##### Materials provided

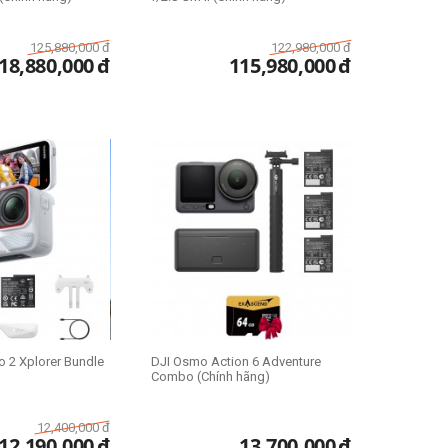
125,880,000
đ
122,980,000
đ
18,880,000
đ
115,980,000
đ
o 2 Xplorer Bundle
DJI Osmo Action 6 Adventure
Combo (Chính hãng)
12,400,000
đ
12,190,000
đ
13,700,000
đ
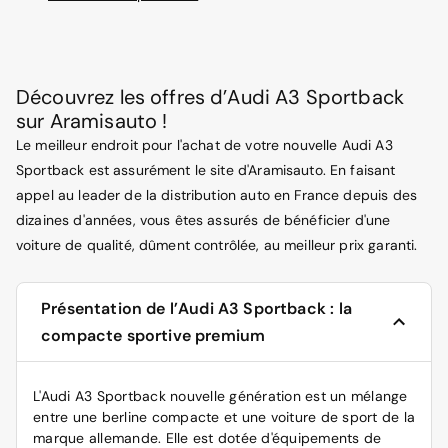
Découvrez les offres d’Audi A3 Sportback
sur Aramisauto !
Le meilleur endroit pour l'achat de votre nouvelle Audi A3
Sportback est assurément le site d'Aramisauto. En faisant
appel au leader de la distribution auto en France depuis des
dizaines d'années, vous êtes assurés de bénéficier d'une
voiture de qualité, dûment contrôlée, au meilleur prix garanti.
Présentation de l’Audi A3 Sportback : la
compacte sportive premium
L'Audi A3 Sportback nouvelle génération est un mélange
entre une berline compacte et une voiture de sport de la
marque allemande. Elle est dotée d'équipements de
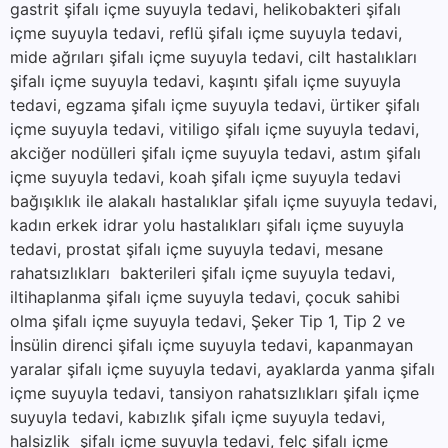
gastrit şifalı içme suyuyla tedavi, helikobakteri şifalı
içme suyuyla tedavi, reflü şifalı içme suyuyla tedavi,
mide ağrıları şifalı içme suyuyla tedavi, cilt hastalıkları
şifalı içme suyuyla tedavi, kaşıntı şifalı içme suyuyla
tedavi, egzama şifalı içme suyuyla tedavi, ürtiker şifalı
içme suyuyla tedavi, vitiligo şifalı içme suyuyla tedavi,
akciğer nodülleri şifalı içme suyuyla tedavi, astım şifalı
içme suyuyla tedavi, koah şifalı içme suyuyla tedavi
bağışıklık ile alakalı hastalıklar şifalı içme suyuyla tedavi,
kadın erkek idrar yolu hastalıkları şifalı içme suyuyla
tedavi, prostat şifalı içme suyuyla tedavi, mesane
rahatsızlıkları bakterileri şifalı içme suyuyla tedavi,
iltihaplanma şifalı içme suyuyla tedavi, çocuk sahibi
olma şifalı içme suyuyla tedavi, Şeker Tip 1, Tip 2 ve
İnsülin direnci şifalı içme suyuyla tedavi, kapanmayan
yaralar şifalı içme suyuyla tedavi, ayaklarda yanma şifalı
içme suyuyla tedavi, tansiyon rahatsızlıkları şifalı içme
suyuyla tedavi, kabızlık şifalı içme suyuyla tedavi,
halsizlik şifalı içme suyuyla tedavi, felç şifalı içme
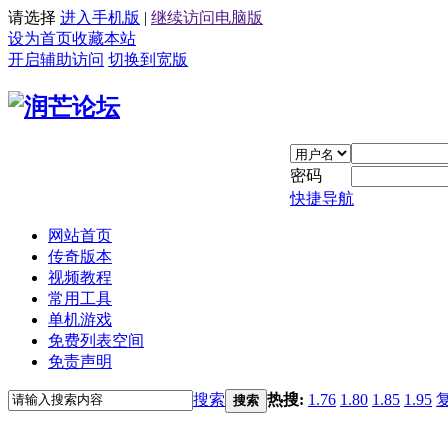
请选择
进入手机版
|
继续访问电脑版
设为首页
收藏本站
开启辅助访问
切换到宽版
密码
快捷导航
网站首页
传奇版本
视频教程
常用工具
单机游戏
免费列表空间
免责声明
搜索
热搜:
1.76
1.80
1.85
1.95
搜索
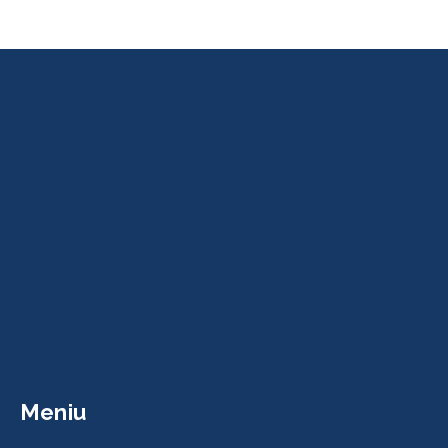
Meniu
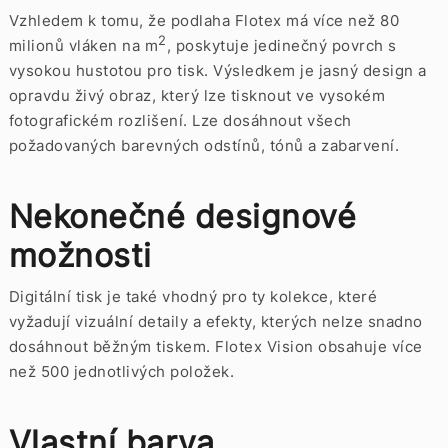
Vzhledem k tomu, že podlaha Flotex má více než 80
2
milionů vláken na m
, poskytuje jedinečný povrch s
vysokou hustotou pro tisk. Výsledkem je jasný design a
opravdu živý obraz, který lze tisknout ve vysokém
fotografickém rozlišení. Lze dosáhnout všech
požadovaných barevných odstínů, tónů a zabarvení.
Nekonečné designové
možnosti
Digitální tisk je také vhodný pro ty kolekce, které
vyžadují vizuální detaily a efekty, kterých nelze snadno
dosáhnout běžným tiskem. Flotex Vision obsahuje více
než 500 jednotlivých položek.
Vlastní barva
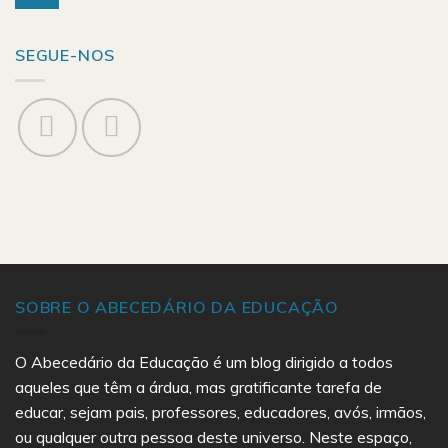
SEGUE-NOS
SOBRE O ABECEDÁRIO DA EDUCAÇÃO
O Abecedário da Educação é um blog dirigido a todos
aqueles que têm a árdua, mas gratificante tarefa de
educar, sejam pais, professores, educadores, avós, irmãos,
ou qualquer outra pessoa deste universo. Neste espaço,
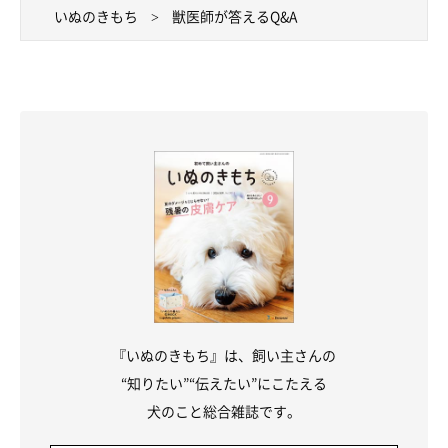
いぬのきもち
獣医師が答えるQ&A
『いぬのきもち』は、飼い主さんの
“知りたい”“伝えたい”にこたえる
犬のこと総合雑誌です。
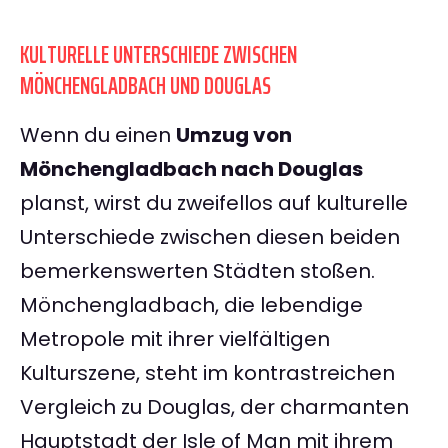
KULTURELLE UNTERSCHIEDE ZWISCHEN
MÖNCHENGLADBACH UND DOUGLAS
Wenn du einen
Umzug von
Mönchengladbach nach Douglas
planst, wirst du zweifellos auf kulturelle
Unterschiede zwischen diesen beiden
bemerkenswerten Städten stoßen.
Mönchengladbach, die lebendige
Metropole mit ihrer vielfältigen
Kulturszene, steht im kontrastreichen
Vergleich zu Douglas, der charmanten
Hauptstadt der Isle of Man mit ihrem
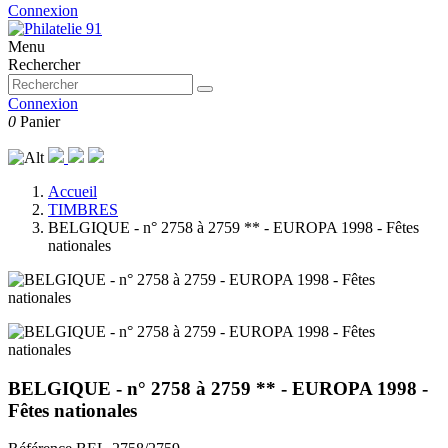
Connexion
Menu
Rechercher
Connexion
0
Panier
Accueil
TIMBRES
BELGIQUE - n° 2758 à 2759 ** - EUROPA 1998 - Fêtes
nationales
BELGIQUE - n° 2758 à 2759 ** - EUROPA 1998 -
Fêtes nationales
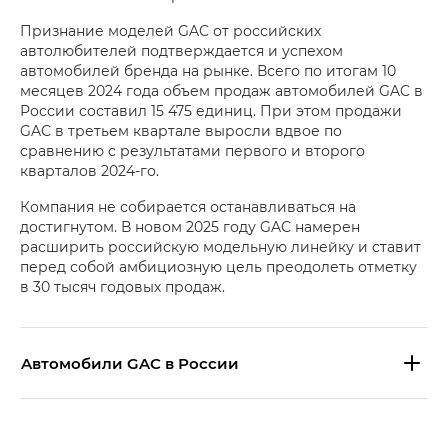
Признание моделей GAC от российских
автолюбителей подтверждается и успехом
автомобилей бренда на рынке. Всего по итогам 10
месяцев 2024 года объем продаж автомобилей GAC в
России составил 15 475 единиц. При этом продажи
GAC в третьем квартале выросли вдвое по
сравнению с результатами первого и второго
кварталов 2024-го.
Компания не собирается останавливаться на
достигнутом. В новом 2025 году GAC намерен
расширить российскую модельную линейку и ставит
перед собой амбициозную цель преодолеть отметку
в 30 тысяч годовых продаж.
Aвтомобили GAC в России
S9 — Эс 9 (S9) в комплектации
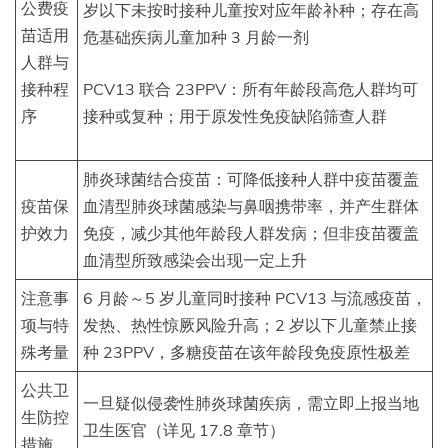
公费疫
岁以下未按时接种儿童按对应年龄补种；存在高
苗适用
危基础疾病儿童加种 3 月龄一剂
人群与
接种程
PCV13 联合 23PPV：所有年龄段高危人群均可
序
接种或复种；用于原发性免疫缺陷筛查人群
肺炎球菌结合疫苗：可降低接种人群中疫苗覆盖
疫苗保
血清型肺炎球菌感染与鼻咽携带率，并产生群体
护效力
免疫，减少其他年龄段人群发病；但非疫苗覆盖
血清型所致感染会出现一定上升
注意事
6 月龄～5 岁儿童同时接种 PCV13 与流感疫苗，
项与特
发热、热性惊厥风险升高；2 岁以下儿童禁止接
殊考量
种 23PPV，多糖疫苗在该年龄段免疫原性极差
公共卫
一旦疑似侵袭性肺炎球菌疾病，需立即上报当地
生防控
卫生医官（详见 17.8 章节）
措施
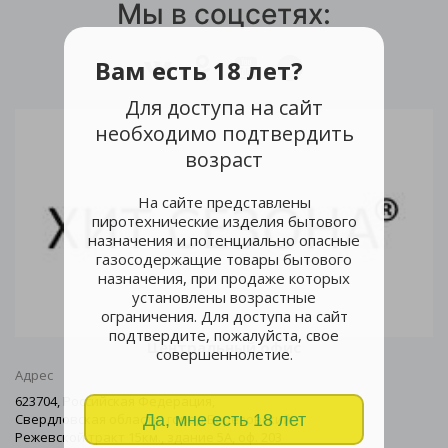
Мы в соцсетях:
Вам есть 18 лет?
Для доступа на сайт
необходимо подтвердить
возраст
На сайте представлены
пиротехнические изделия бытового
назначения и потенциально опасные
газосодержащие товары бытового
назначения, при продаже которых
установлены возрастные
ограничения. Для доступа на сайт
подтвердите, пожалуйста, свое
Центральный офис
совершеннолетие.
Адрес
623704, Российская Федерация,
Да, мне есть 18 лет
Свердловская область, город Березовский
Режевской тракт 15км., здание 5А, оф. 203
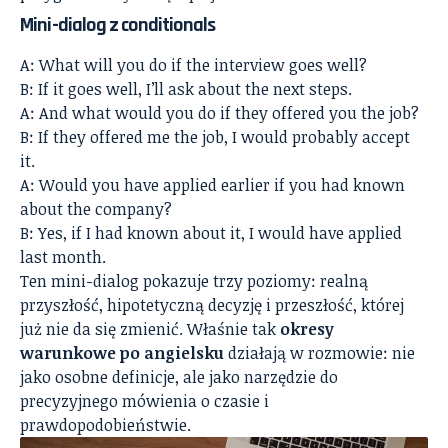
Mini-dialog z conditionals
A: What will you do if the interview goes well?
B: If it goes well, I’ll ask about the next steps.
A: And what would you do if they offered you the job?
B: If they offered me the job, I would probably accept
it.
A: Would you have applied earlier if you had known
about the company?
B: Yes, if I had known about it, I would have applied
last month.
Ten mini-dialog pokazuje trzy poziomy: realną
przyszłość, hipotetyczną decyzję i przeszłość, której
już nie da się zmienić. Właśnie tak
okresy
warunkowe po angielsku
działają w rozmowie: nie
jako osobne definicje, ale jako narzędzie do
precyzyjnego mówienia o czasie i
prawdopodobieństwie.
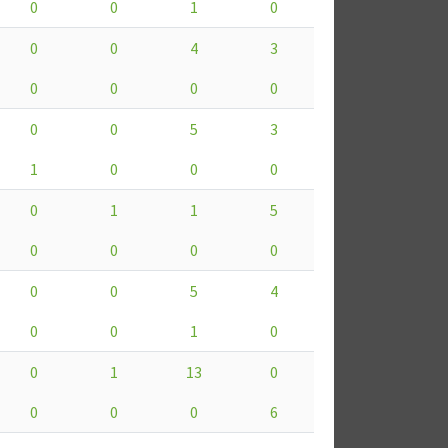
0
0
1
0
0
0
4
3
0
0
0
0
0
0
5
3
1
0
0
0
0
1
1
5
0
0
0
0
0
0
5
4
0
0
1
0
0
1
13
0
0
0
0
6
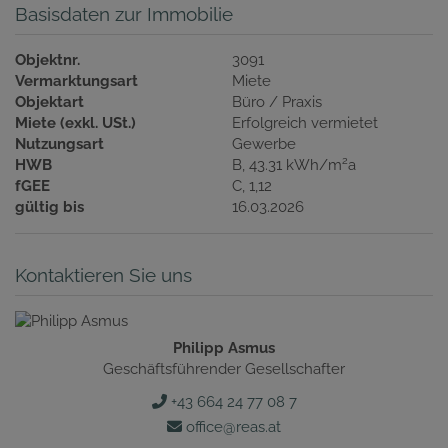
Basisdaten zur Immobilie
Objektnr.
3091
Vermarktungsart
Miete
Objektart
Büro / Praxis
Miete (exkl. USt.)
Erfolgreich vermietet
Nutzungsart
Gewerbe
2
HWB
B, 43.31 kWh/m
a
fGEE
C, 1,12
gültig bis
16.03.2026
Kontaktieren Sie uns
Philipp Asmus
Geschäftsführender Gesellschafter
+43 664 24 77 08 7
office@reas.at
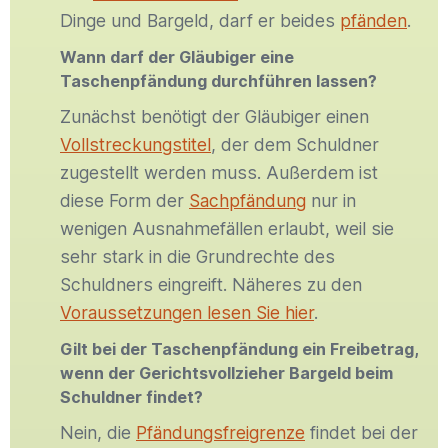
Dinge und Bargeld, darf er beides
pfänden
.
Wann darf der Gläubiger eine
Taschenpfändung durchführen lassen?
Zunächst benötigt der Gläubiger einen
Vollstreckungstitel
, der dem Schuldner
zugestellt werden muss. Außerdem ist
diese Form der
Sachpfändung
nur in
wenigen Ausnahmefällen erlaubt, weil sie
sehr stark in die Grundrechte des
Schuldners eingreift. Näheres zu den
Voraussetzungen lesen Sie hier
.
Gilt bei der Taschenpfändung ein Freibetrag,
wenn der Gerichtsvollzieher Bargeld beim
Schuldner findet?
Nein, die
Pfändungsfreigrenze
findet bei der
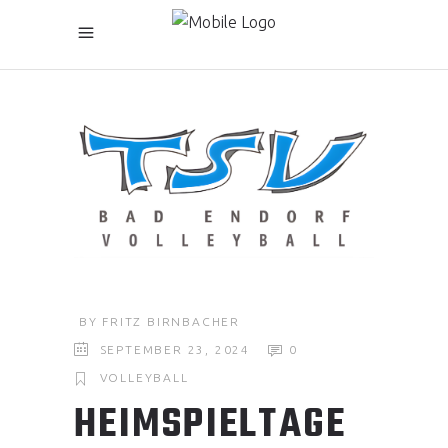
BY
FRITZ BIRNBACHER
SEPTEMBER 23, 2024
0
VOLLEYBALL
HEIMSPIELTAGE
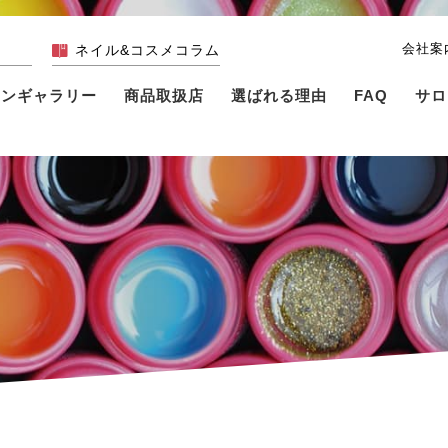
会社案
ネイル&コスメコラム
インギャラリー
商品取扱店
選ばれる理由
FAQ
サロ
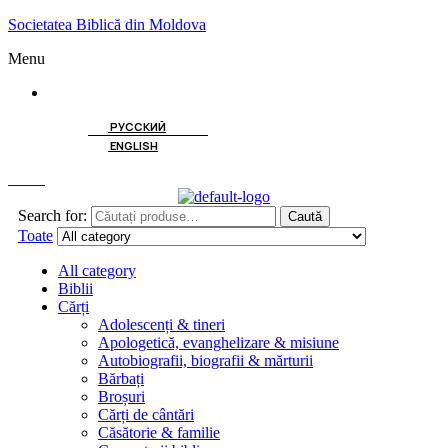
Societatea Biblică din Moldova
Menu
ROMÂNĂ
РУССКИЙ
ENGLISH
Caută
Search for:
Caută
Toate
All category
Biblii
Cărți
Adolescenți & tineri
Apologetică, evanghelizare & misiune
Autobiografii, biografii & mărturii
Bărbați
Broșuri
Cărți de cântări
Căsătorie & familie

##########

### Activity
Starting at the line that contains "Autobiografii, biografii & mărturii", retype each remaining line of the records exactly; that line and the last line are both included.

### Response area
Autobiografii, biografii & mărturii
Bărbați
Broșuri
Cărți de cântări
Căsătorie & familie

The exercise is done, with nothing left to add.